Yes. I have ECC RAM installed.
The drive were running hot (about 60c). I have additional cooling in place now because of that
Yes. I have ECC RAM installed.
The drive were running hot (about 60c). I have additional cooling in place now because of that
I am NEARLY there after the work yesterday.
I can bring the pool back online, temporarily, but it won’t resilver because the dead disk Z4F123Z0 keeps disconnecting and reconnecting, causing TrueNas to get into an endless loop with its reconnecting.
I should be able to recover the pool with only the 9 stable disks, but if I pull the damaged disk it doesn’t rebuild.
Any ideas on how I can get that disk out and let it rebuild with the 9 stable disks?
my thoughts :
to rule out a connectivity issue (or maybe an “overloaded HBA”) , you could try connecting the drive differently, maybe for example, via a SATA port directly on the motherboard (if possible in this case), and then see if the resilvering works.
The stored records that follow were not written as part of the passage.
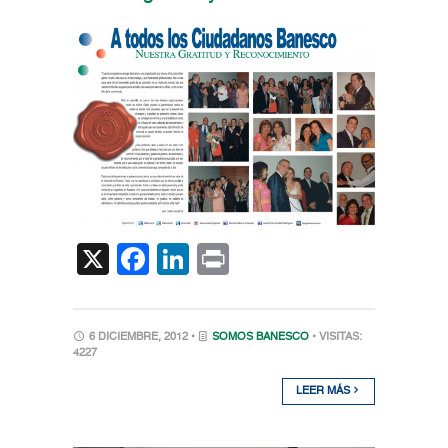
X
Facebook
LinkedIn
Print
6 DICIEMBRE, 2012 •
SOMOS BANESCO
• VISITAS:
4227
LEER MÁS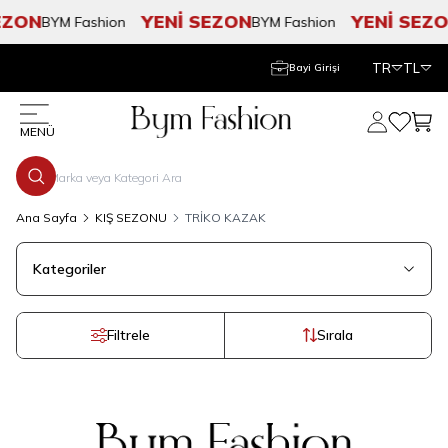
EZON
YENİ SEZON
YENİ SEZO
BYM Fashion
BYM Fashion
TR
TL
Bayi Girişi
Hesabım
Favorile
Sepe
MENÜ
Ana Sayfa
KIŞ SEZONU
TRİKO KAZAK
Kategoriler
Filtrele
Sırala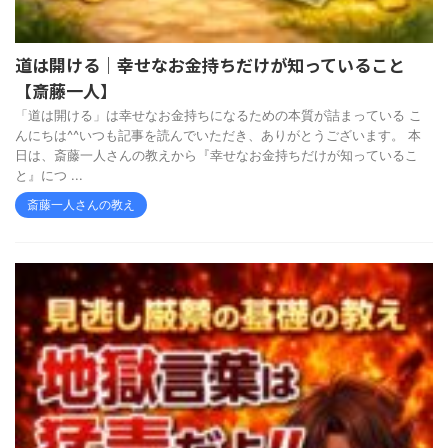
道は開ける｜幸せなお金持ちだけが知っていること
【斎藤一人】
「道は開ける」は幸せなお金持ちになるための本質が詰まっている こ
んにちは^^いつも記事を読んでいただき、ありがとうございます。 本
日は、斎藤一人さんの教えから『幸せなお金持ちだけが知っているこ
と』につ ...
斎藤一人さんの教え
Otherwise, I believe I’ve read somewhere that in cases where you don’t want to stress a failing HDD any further, you can first try to create an image of it using a tool like ddrescue. (so to clone the disk to another one)
If that works, and ZFS then accepts the cloned drive as the missing member, the resilvering should hopefully complete successfully.
Of course, if and how well this works will depend on what ddrescue can actually recover (what data can still be salvaged)
From my perspective, creating an image of a disk that is about to fail is certainly not a disadvantage.
I should note, however, that I haven’t done this myself, so caution and further research are definitely recommended.
This would be my suggestion. Clone the failing drive using ddrescue - which can be set to have a higher and longer tolerance for timeouts or failures, and “continue after failure” - which you could then hopefully use this new cloned disk as the resilver member since it would carry the same partition table and GUID on it.
Hopefully the disk being in physically sound condition would mean that a resilver could/would complete.
This is pretty bad and could be the source of the bad data. I have a number of those same Constellation ES.3 drives as you (mine are mostly 2TB, but still the NM0034) and they start to get upset at 40C.
Cool. I am going to order a desktop HDD caddy so I can connect it to my windows PC or another Ubuntu box and then I can run the drive clone.
I’m not sure whether you actually need a proper caddy, or if you could just hook it up “MacGyver-style”… (that would probably be my approach
)
But try to keep the drive cool and handle it gently…
The ddrescue mentioned runs on Linux. I’m not sure if other cloning software (you brought up your WIN PC) would work, I’m a bit skeptical about that…
As @HoneyBadger already pointed out, ddrescue has special options to really try everything to read the drive.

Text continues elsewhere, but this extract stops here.